Chaque année, à cette époque, je réfléchis à mes expériences en Irak et à celles de militant. Douze années se sont écoulées depuis l’invasion et l’occupation criminelles des États-Unis, mais comme la plupart des gens le savent désormais, et comme le peuple irakien l’a toujours su, la tragédie n’a pas commencé en 2003.
Nous pourrions remonter aux années 1990 et rappeler à juste titre les sanctions meurtrières et insensées infligées au pays par l’administration Clinton. Rappelez-vous, comme l’a dit Madeline Albright, « nous pensons que le prix [500,000 XNUMX enfants irakiens morts] en vaut la peine ». Aux États-Unis, les responsables de l’Empire ne s’inquiètent pas de la mort des enfants irakiens. Bon sang, ils ne versent pas une larme pour les enfants américains pauvres ou mourants, alors pourquoi devrions-nous nous attendre à ce que les dirigeants de l'Empire offrent la moindre pitié à l'ennemi ?
D'autres diraient que nous devrions revenir sur les huit années de guerre Iran-Irak des années 1980 afin de mieux comprendre la réalité géopolitique actuelle en Irak. Rappelez-vous que les États-Unis ont soutenu l’invasion de l’Iran par Saddam en septembre 1980. Assez horriblement, cette guerre a été la plus longue guerre conventionnelle du 20e siècle. Des centaines de milliers de personnes ont été tuées des deux côtés, et des centaines de milliers d’autres ont été blessées, déplacées ou traumatisées à vie. Certains estiment que plus d’un million de personnes ont été tuées dans les deux pays.
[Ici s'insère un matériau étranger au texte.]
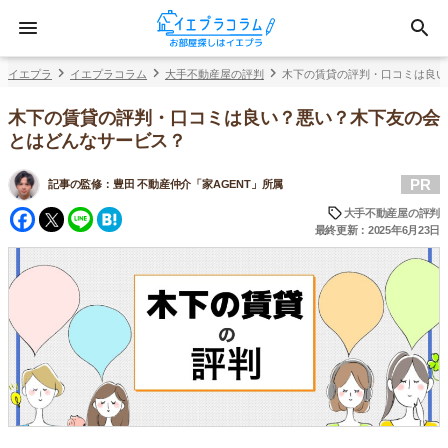
イエプラ
イエプラコラム
大手不動産屋の評判
木下の賃貸の評判・口コミは良い
木下の賃貸の評判・口コミは良い？悪い？木下友の会
とはどんなサービス？
PR
記事の監修：
豊田 不動産仲介「家AGENT」所属
Facebook
Twitter
Line
Hatena
大手不動産屋の評判
最終更新：2025年6月23日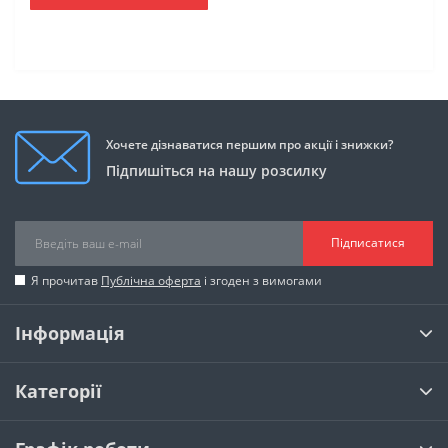
Хочете дізнаватися першим про акції і знижки?
Підпишіться на нашу розсилку
Підписатися
Я прочитав
Публічна оферта
і згоден з вимогами
Інформація
Категорії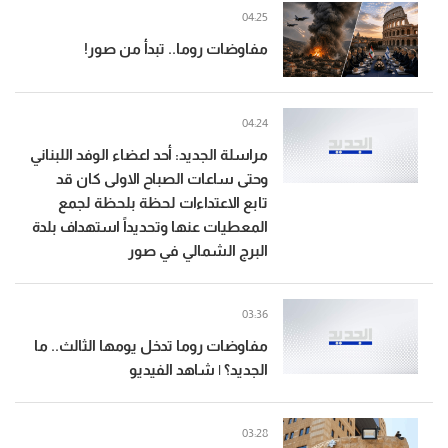
04:25
مفاوضات روما.. تبدأ من صور!
04:24
مراسلة الجديد: أحد اعضاء الوفد اللبناني
وحتى ساعات الصباح الاولى كان قد
تابع الاعتداءات لحظة بلحظة لجمع
المعطيات عنها وتحديداً استهداف بلدة
البرج الشمالي في صور
03:36
مفاوضات روما تدخل يومها الثالث.. ما
الجديد؟ | شاهد الفيديو
03:28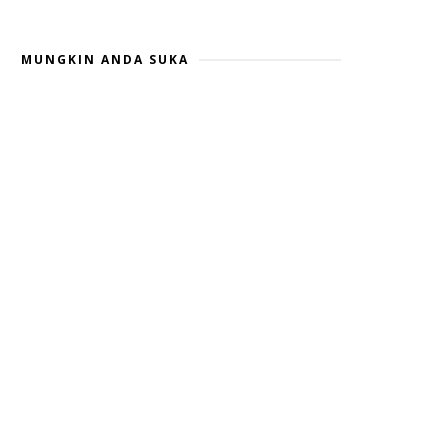
MUNGKIN ANDA SUKA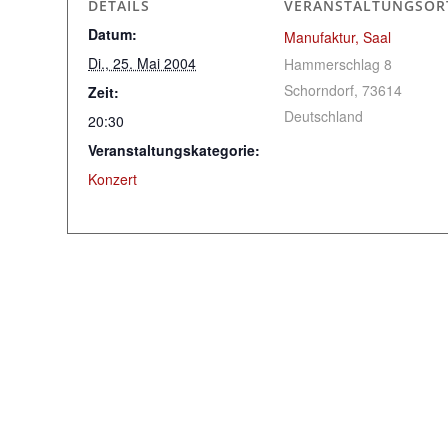
DETAILS
VERANSTALTUNGSOR
Datum:
Manufaktur, Saal
Di., 25. Mai 2004
Hammerschlag 8
Schorndorf
,
73614
Zeit:
Deutschland
20:30
Veranstaltungskategorie:
Konzert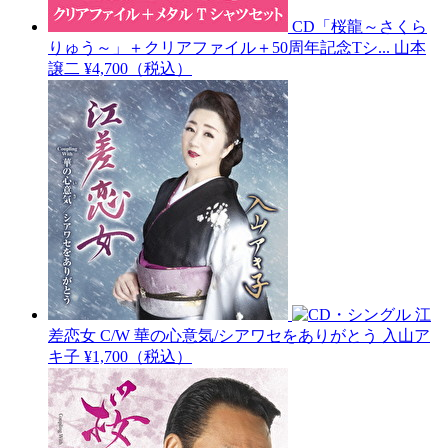
CD「桜龍～さくら
りゅう～」＋クリアファイル＋50周年記念Tシ...
山本
譲二
¥4,700（税込）
江
差恋女 C/W 華の心意気/シアワセをありがとう
入山ア
キ子
¥1,700（税込）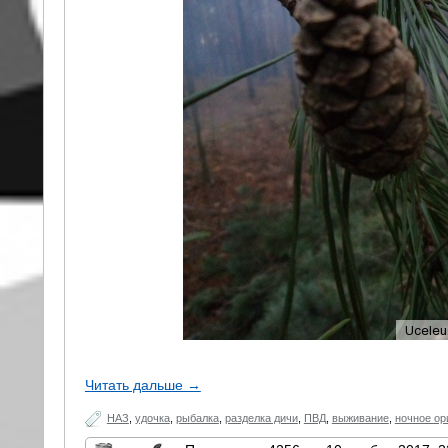
Читать дальше →
НАЗ
,
удочка
,
рыбалка
,
разделка дичи
,
ПВД
,
выживание
,
ночное ор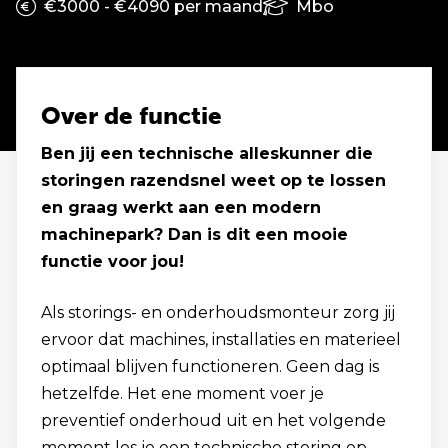
€3000 - €4090 per maand
Mbo
Over de functie
Ben jij een technische alleskunner die
storingen razendsnel weet op te lossen
en graag werkt aan een modern
machinepark? Dan is dit een mooie
functie voor jou!
Als storings- en onderhoudsmonteur zorg jij
ervoor dat machines, installaties en materieel
optimaal blijven functioneren. Geen dag is
hetzelfde. Het ene moment voer je
preventief onderhoud uit en het volgende
moment los je een technische storing op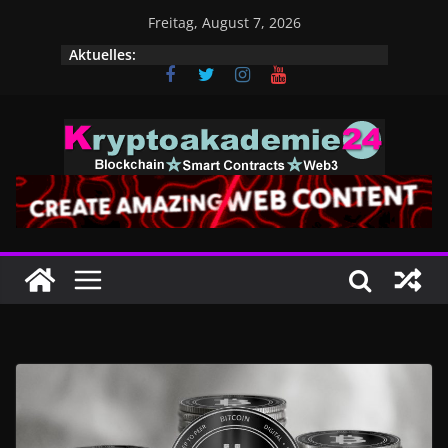
Zum
Freitag, August 7, 2026
Inhalt
Aktuelles:
springen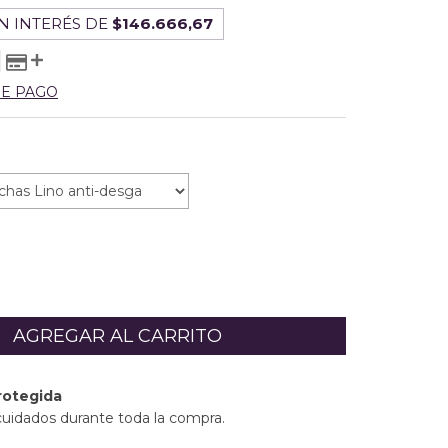
N INTERÉS DE
$146.666,67
DE PAGO
rotegida
cuidados durante toda la compra.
Pour être honnête, je ne me soucie pas beaucoup des chiffres précis. Une seule personne suffit. La vie compte. En effet, toute vie compte. Pour ceux qui ont vécu, rapporté ou combattu dans une zone de guerre, le décompte des cadavres ne signifie pas grand-chose. Je ne pourrais pas vous dire s'il y a ou non 1,000,000 250,000 XNUMX d'Irakiens morts, ou XNUMX XNUMX, les rapports varient. Encore une fois, je ne suis pas sûr que cela soit important. Les citoyens américains devraient-ils se sentir mieux parce que l’Empire n’a pas assassiné autant de personnes qu’il aurait pu le faire s’il avait eu la liberté de règne ? Je ne pense pas.
Peut-être devrions-nous écouter plus attentivement les commentateurs occidentaux tels que Robert Fisk et Patrick Cockburn, qui nous rappellent que les politiques impériales occidentales ont joué un rôle important dans la destruction des nations arabes et musulmanes pendant de nombreuses décennies. L’importance de l’héritage colonial ne peut être surestimée. Ici, je suis reconnaissant pour les connaissances spécialisées et l'engagement intellectuel de personnes comme Noam Chomsky, Edward Said, Norman Finkelstein, entre autres.
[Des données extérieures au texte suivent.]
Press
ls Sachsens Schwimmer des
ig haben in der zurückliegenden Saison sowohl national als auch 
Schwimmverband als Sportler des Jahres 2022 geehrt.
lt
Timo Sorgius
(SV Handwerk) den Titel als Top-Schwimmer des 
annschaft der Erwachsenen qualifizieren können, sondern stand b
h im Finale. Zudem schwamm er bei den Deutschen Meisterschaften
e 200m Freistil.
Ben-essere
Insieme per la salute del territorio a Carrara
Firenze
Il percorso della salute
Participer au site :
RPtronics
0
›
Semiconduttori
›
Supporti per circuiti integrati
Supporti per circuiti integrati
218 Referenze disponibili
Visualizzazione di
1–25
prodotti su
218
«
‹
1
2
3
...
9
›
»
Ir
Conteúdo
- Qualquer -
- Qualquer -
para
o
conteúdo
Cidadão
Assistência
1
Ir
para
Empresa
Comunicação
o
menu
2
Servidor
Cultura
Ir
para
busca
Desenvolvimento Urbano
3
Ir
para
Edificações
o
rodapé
Dans le passé, j'ai entendu Finkelstein dire à des intervieweurs qui lui demandaient pourquoi il ne commentait pas d'autres sujets : « Comment pourrais-je laisser tomber ce sujet et passer à autre chose ? Le peuple palestinien ne peut pas avancer, alors je continuerai à me battre jusqu'à ce que justice soit rendue.» Ce type d’engagement est difficile à obtenir dans le monde moderne, car il semble que nous succombions tous parfois aux forces du détachement. Il est difficile de rester concentré, sans aucun doute. Pourtant, nous devons le faire, car ceux qui sont du côté des victimes de l’Empire n’ont pas d’autre choix.
Parfois, il semble que même les commentateurs les plus avisés passent sous silence des faits totalement inacceptables et insensés. Maintenant, je ne dis pas que les gens font ça exprès, je pense simplement que nous sommes tous devenus un peu cyniques et désensibilisés avec le temps.
Honorer constamment les morts de manière significative est très éprouvant pour tout être humain, sans parler de ceux qui ont été exposés à un carnage et à une folie extrêmes. Nous faisons de notre mieux, bien sûr. Pourtant, j’ai le sentiment que nous n’avons pas tous réussi à rendre compte de la mort et de la destruction que nous avons infligées dans le monde. D’un autre côté, à ce stade, nous devrions discuter de ces questions dans le cadre d’une seule communauté mondiale. Après tout, les nations européennes n’ont pas rompu les rangs avec les États-Unis lors de la guerre en Irak, et les Chinois ont continué à produire nos produits de consommation et à absorber notre dette, alors pourquoi devraient-ils se sentir innocents alors que l’EI ravage la Mésopotamie ?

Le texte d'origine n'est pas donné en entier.